The single dad was voted, without doubt, NTA (Not The Asshole), with thousands upon thousands of readers heaping him with praise and pointing out that his motivation behind honing his daughter's culinary skills has been massively twisted out of proportion, and that the response by the school was presumptive and inappropriate. One commenter even drafted the dad a letter to send in, which he did!
"I never said it was to make her future husband happy... Only that it was something to do for people that you care about, the way I did for her. Besides, she was too young the first time we discussed it to have any inkling of her own sexuality. And I used the example of me cooking for her late mother as something I was very proud of.
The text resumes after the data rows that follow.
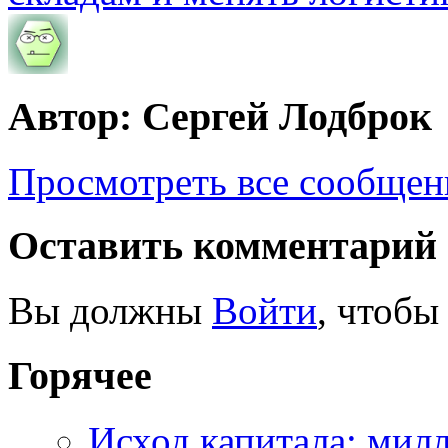
Автор: Сергей Лодброк
Просмотреть все сообщен
Оставить комментарий
Вы должны
Войти
, чтобы
Горячее
Исход капитала: мил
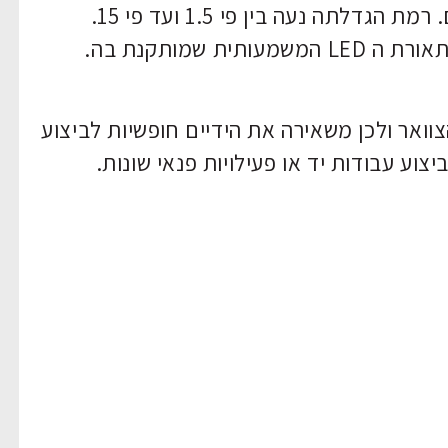
לתה נעה בין פי 1.5 ועד פי 15.
ת שמותקנת בה.
וואר ולכן משאירה את הידיים חופשיות לביצוע
וע עבודות יד או פעילויות פנאי שונות.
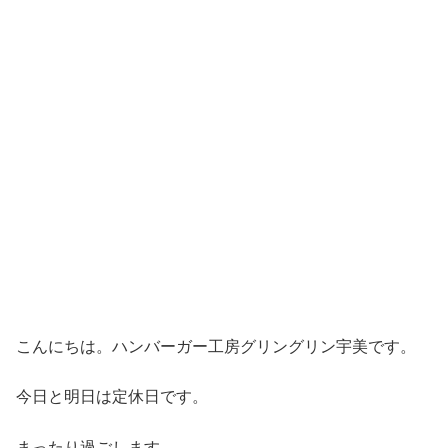
こんにちは。ハンバーガー工房グリングリン宇美です。
今日と明日は定休日です。
まったり過ごします。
Frankly, I'm very disturbed that you assumed that her mother was the the one doing the cooking simply because of her gender, especially because you know that she died when my daughter was 2. I'm also extremely disappointed that you would squelch my daughter's heartfelt statements because of your own perceived sexist notions. I can't imagine that she will ever feel comfortable sharing her true thoughts in that class again. I only hope that your negative response doesn't discourage her from an activity that she loves."
Our verdict...
We think that the OP (original poster) sounds like a fabulous father, doing his best in an awful situation. Cooking is a vital life skill, but to be able to encourage and support your child to cook to such a talented level is beyond admirable; he's potentially setting her up for a very fruitful career that she clearly gets so much fulfilment and enjoyment out of!
The comment his daughter made in response to her teacher was taken completely out of context, leading to unfair negative assumptions about this man; we really hope that he complains and takes it further... they need to be served some humble pie! And not the delicious type that we're sure daddy and daughter could whip up in the kitchen.